We also found that some physical activity traits, such as walking to work (SNP-based h2 = 2.2%), measured in the UK-Biobank has a significant negative genetic correlation with ALS (Supplementary Table 1), but other measures of exercise (including the duration and frequency of walking and vigorous or moderate exercise) did not show a significant genetic correlation to ALS (p > 0.05). Many studies provide support for an association between high levels of physical activity with increased risk of ALS. For example, an increased risk of ALS is reported for professional soccer and football players, and Gulf-war veterans [45,46,47]. Comprehensive epidemiological studies involving five different populations in the Netherlands, Ireland and Italy found that vigorous and moderate activity are linearly correlated with the risk of ALS [48]. Previous epidemiological studies from Japan and UK also found a similar correlation using a smaller sample size [49, 50]. These traits were not taken forward into our prediction analysis because the physical activity traits show low SNP-based heritability (<10%), and so would not be expected to improve out of sample prediction. In addition, the estimates for genetic correlation between these traits and ALS should be treated with caution, given that ALS also has a small SNP-based heritability estimate [51].

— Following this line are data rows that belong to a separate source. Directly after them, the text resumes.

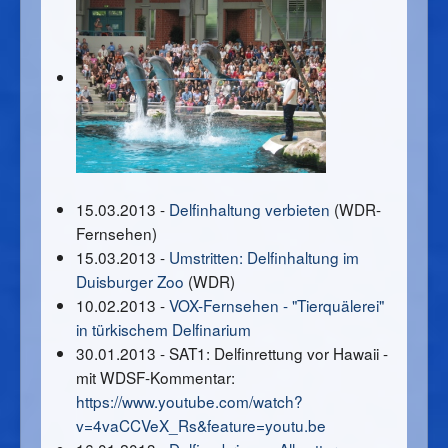
15.03.2013 -
Delfinhaltung verbieten
(WDR-
Fernsehen)
15.03.2013 -
Umstritten: Delfinhaltung im
Duisburger Zoo
(WDR)
10.02.2013 -
VOX-Fernsehen - "Tierquälerei"
in türkischem Delfinarium
30.01.2013 - SAT1: Delfinrettung vor Hawaii -
mit WDSF-Kommentar:
https://www.youtube.com/watch?
v=4vaCCVeX_Rs&feature=youtu.be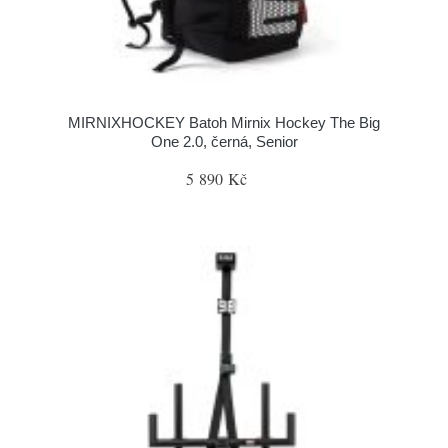
MIRNIXHOCKEY Batoh Mirnix Hockey The Big
One 2.0, černá, Senior
5 890 Kč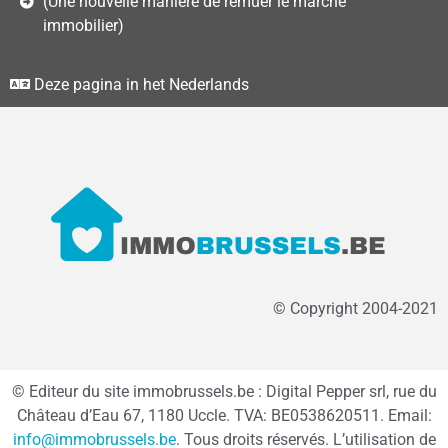
(Une nouvelle manière de remuer le marché
immobilier)
Deze pagina in het Nederlands
© Copyright 2004-2021
© Editeur du site immobrussels.be : Digital Pepper srl, rue du
Château d’Eau 67, 1180 Uccle. TVA: BE0538620511. Email:
info@immobrussels.be
. Tous droits réservés. L’utilisation de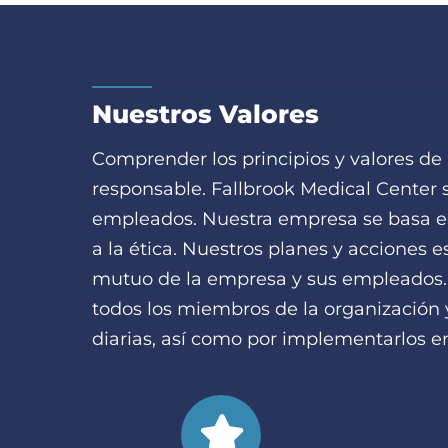
Nuestros Valores
Comprender los principios y valores d
responsable. Fallbrook Medical Center s
empleados. Nuestra empresa se basa en
a la ética. Nuestros planes y acciones 
mutuo de la empresa y sus empleados. 
todos los miembros de la organización y
diarias, así como por implementarlos en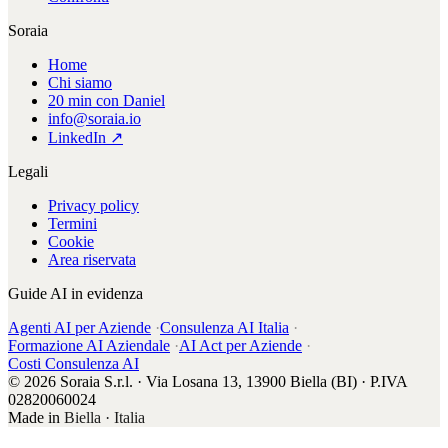
Soraia
Home
Chi siamo
20 min con Daniel
info@soraia.io
LinkedIn ↗
Legali
Privacy policy
Termini
Cookie
Area riservata
Guide AI in evidenza
Agenti AI per Aziende
·
Consulenza AI Italia
·
Formazione AI Aziendale
·
AI Act per Aziende
·
Costi Consulenza AI
© 2026 Soraia S.r.l. · Via Losana 13, 13900 Biella (BI) · P.IVA
02820060024
Made in
Biella · Italia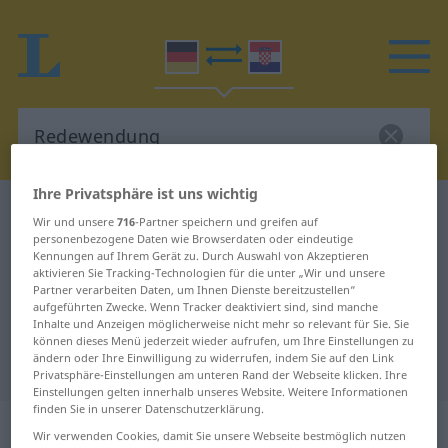
Ihre Privatsphäre ist uns wichtig
Deutsch-Kroatisch Wörterbuch
Redewendung
Wir und unsere
716
-Partner speichern und greifen auf
Deutsch-Kroatisch Übersetzung für
personenbezogene Daten wie Browserdaten oder eindeutige
Kennungen auf Ihrem Gerät zu. Durch Auswahl von Akzeptieren
"Redewendung"
aktivieren Sie Tracking-Technologien für die unter „Wir und unsere
Partner verarbeiten Daten, um Ihnen Dienste bereitzustellen“
aufgeführten Zwecke. Wenn Tracker deaktiviert sind, sind manche
Inhalte und Anzeigen möglicherweise nicht mehr so relevant für Sie. Sie
"Redewendung" Kroatisch
können dieses Menü jederzeit wieder aufrufen, um Ihre Einstellungen zu
ändern oder Ihre Einwilligung zu widerrufen, indem Sie auf den Link
Übersetzung
Privatsphäre-Einstellungen am unteren Rand der Webseite klicken. Ihre
Einstellungen gelten innerhalb unseres Website. Weitere Informationen
finden Sie in unserer Datenschutzerklärung.
„Redewendung“
: Femininum
Wir verwenden Cookies, damit Sie unsere Webseite bestmöglich nutzen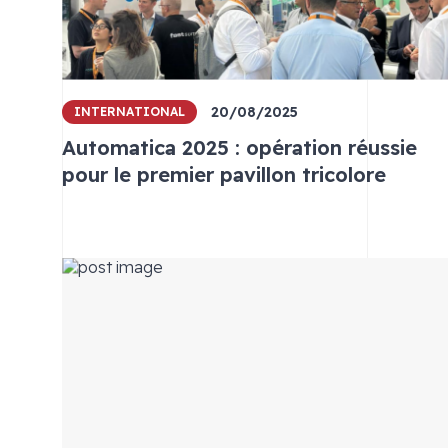
20/08/2025
INTERNATIONAL
Automatica 2025 : opération réussie
pour le premier pavillon tricolore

Our goal was to provide independent evidence of the genetic correlation of ALS with schizophrenia and cognitive related traits, through out-of-sample prediction into an independent ALS Australian cohort. We show that there is a significant out-of-sample prediction for ALS when using PRS built from EA, SCZ and especially CP SNP effect estimates, with the sign of regression coefficients matching the sign of the rg estimates. These results provide independent validation of the genetic relationship between ALS, CP, EA and SCZ. As expected, out-of-sample prediction is maximised by combining all the traits to make a multi-trait predictor. We compared methods for generating PRS, and found in this context SBayesR gave highest out-of-sample prediction accuracy. Since the best methodology for PRS depends on the genetic architecture of the trait [52], this conclusion may not be true in other disease applications. While the out-of-sample prediction was found to be highly significant (smallest p value = 4.8 × 10-8), the variance explained by the predictor was still small (maximum NKR2 = 0.027, maximum AUC = 0.580).

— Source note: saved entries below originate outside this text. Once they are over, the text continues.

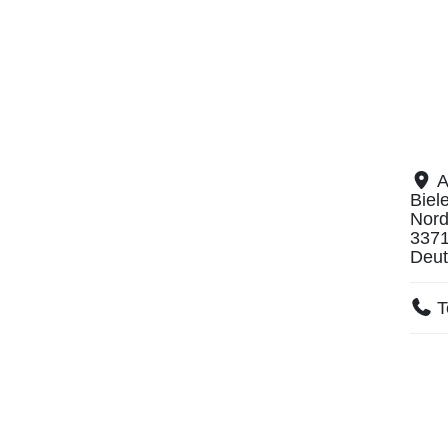
A
Biel
Nord
337
Deut
T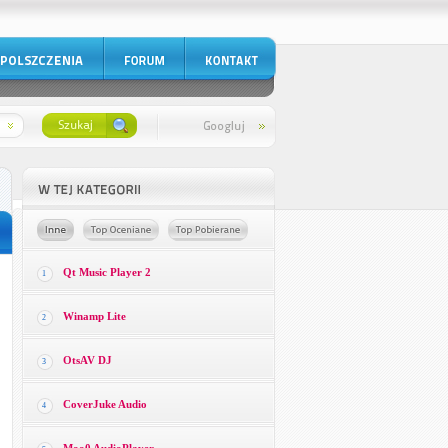
Qt Music Player 2
1
Winamp Lite
2
OtsAV DJ
3
CoverJuke Audio
4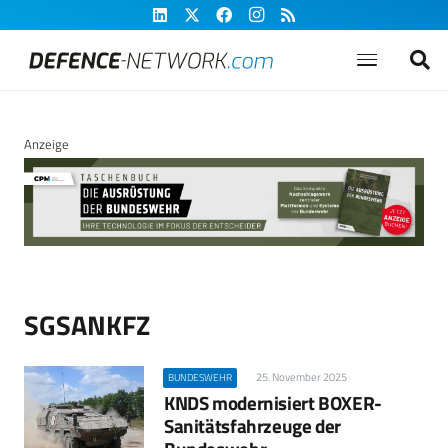
Anzeige
SGSANKFZ
25. November 2025
BUNDESWEHR
KNDS modernisiert BOXER-
Sanitätsfahrzeuge der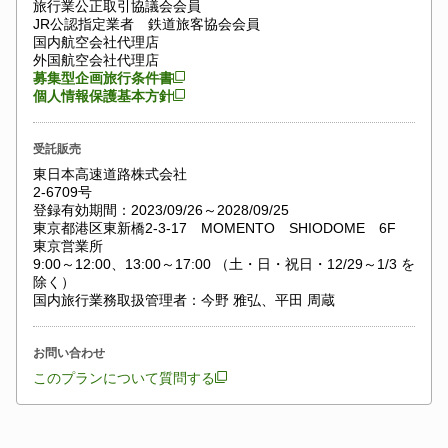
旅行業公正取引協議会会員
JR公認指定業者 鉄道旅客協会会員
国内航空会社代理店
外国航空会社代理店
募集型企画旅行条件書
個人情報保護基本方針
受託販売
東日本高速道路株式会社
2-6709号
登録有効期間：2023/09/26～2028/09/25
東京都港区東新橋2-3-17 MOMENTO SHIODOME 6F
東京営業所
9:00～12:00、13:00～17:00 （土・日・祝日・12/29～1/3 を
除く）
国内旅行業務取扱管理者：今野 雅弘、平田 周蔵
お問い合わせ
このプランについて質問する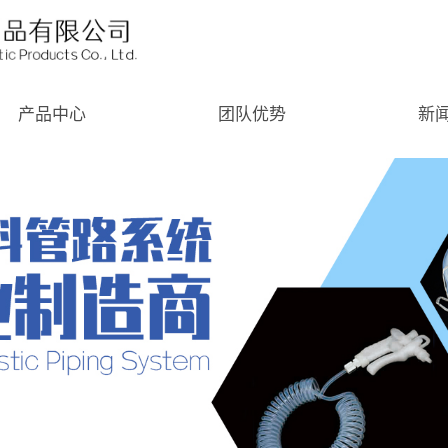
产品中心
团队优势
新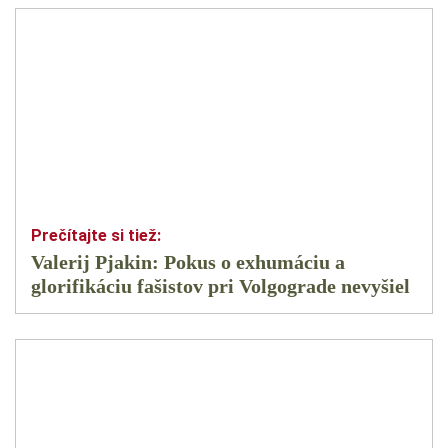
Valerij Pjakin: Pokus o exhumáciu a
glorifikáciu fašistov pri Volgograde nevyšiel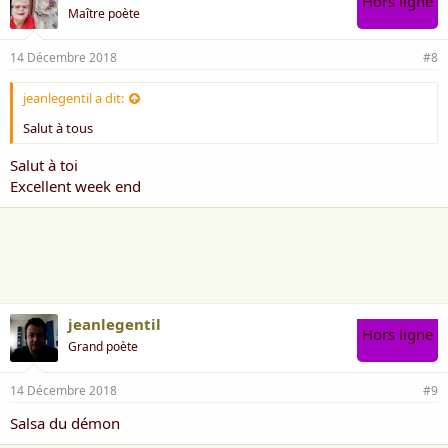
Hors ligne
Maître poète
14 Décembre 2018
#8
jeanlegentil a dit:
Salut à tous
Salut à toi
Excellent week end
jeanlegentil
Hors ligne
Grand poète
14 Décembre 2018
#9
Salsa du démon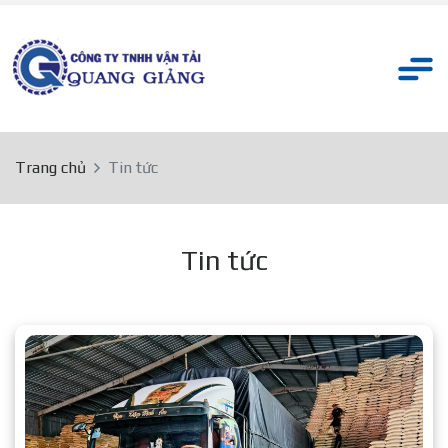
Trang chủ
Tin tức
Tin tức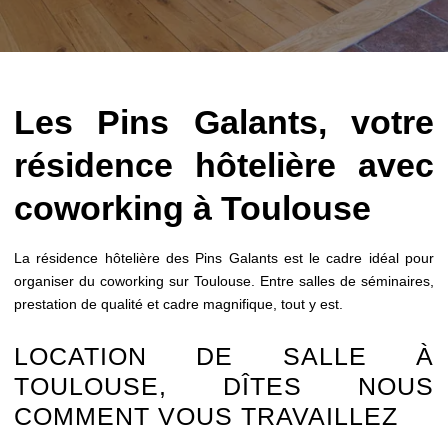
Les Pins Galants, votre
résidence hôtelière avec
coworking à Toulouse
La résidence hôtelière des Pins Galants est le cadre idéal pour
organiser du coworking sur Toulouse. Entre salles de séminaires,
prestation de qualité et cadre magnifique, tout y est.
LOCATION DE SALLE À
TOULOUSE, DÎTES NOUS
COMMENT VOUS TRAVAILLEZ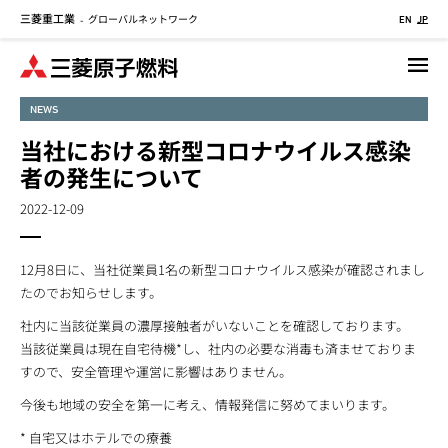
三菱重工業
グローバルネットワーク
メ
-
EN
JP
イ
ン
コ
NEWS
ン
テ
当社における新型コロナウイルス感染
ン
者の発生について
ツ
に
2022-12-09
移
動
12月8日に、当社従業員1名の新型コロナウイルス感染が確認されまし
たのでお知らせします。
社内に当該従業員の濃厚接触者がいないことを確認しております。
当該従業員は現在自宅待機*し、社内の必要な消毒も済ませておりま
すので、安全管理や運営に影響はありません。
今後も地域の安全を第一に考え、情報発信に努めてまいります。
* 自宅又はホテルでの療養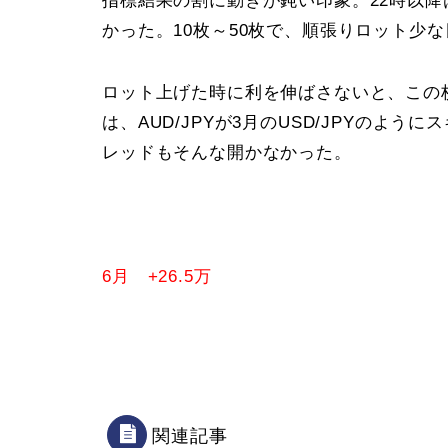
指標結果の割に動きが鈍い印象。22時以降はAU
かった。10枚～50枚で、順張りロット少
ロット上げた時に利を伸ばさないと、この
は、AUD/JPYが3月のUSD/JPYのよ
レッドもそんな開かなかった。
6月 +26.5万
関連記事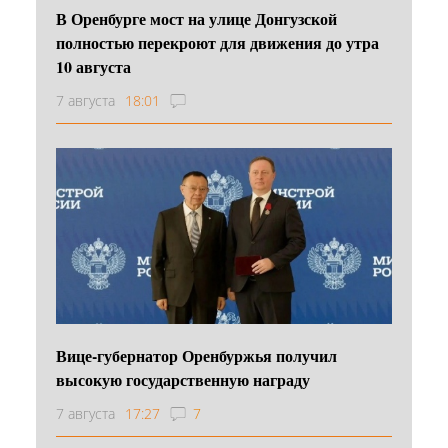
В Оренбурге мост на улице Донгузской
полностью перекроют для движения до утра
10 августа
7 августа
18:01
Вице-губернатор Оренбуржья получил
высокую государственную награду
7 августа
17:27
7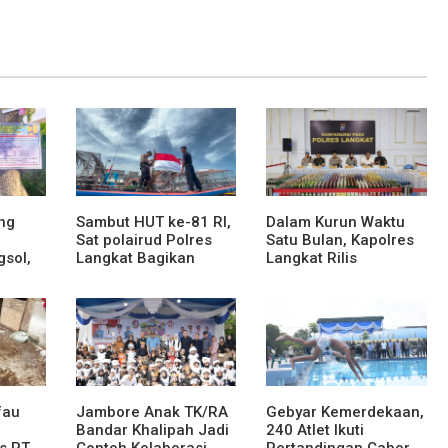
ng
Sambut HUT ke-81 RI,
Dalam Kurun Waktu
Sat polairud Polres
Satu Bulan, Kapolres
gsol,
Langkat Bagikan
Langkat Rilis
Bendera Merah Putih
Pengungkapan Kasus
kepada Nelayan
Narkotika, Tindak
Pidana Kriminal, dan
ses
Kekerasan Seksual
an dan
terhadap Anak
fau
Jambore Anak TK/RA
Gebyar Kemerdekaan,
Bandar Khalipah Jadi
240 Atlet Ikuti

This study had several limitations. We used a single cohort to test the out-of-sample prediction. Application of PRS prediction in other disorders, such as schizophrenia [42] and major depression disorder [53], has found variability in results between cohorts. Hence, other, European ancestry ALS cohort/s would be useful to confirm this observation. In addition, the estimated SNP-based heritability of ALS using common SNPs (HM3) was very low (1.76%, SE = 0.38%, assuming lifetime risk of 0.3%) from the latest published GWAS [30], smaller than from the previously published GWAS (h2SNP = 8%, SE = 0.52%) [15]. This low SNP-based heritability may reflect the genetic architecture of ALS, and previous analyses have suggested that low-frequency variants may be relatively more important in ALS than other common diseases [15].

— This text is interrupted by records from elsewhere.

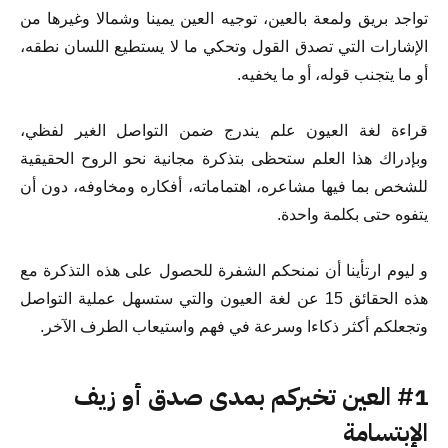
تواجد بريق ولمعة بالعين، توجيه العين يمينا وشمالا وغيرها من
الإشارات التي تصدق القول وتحكي ما لا يستطيع اللسان نطقه،
أو ما يتجنب قوله، أو ما يخفيه.
قراءة لغة العيون علم يندرج ضمن التواصل الغير لفظي،
وبإدراك هذا العلم ستحظى بتذكرة مجانية نحو الروح الحقيقية
للشخص بما فيها مشاعره، اهتماماته، أفكاره ومخاوفه، دون أن
يتفوه حتى بكلمة واحدة.
و ليوم ارتأينا أن نمنحكم الشفرة للحصول على هذه التذكرة مع
هذه الحقائق 15 عن لغة العيون والتي ستسهل عملية التواصل
وتجعلكم أكثر ذكاءا وسرعة في فهم واستيعاب الطرف الآخر.
#1 العين تخبركم بمدى صدق أو زيف
الإبتسامة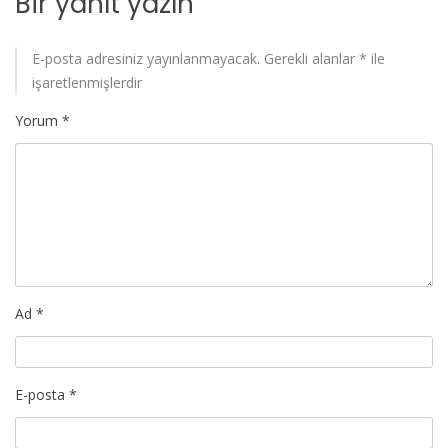
Bir yanıt yazın
E-posta adresiniz yayınlanmayacak.
Gerekli alanlar
*
ile
işaretlenmişlerdir
Yorum
*
Ad
*
E-posta
*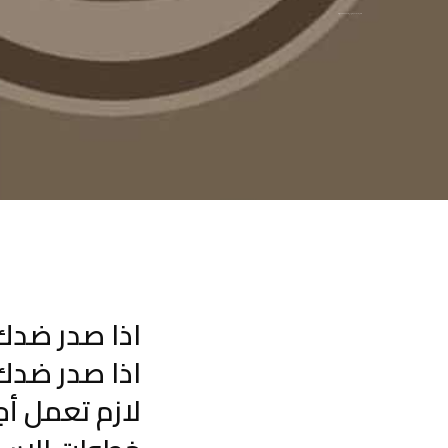
اذا صدر ضدك حكم حبس عن متجمد نفقه تعمل ايه ؟
اذا صدر ضدك
اذا صدر ضدك
لازم تعمل أجر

In conclusion, we found that ALS had a significant negative genetic correlation with cognitive performance and educational attainment. These correlations were supported by the significant prediction of ALS when using the GWAS summary statistics for both traits, and improvements were made in prediction accuracy for ALS when included in a multi-trait predictor. However, there is still limited clinical utility in these ALS predictors due to the relatively small proportion of risk they capture. Larger GWAS for ALS is needed in order to provide a stronger baseline from which multi-trait predictors can be built.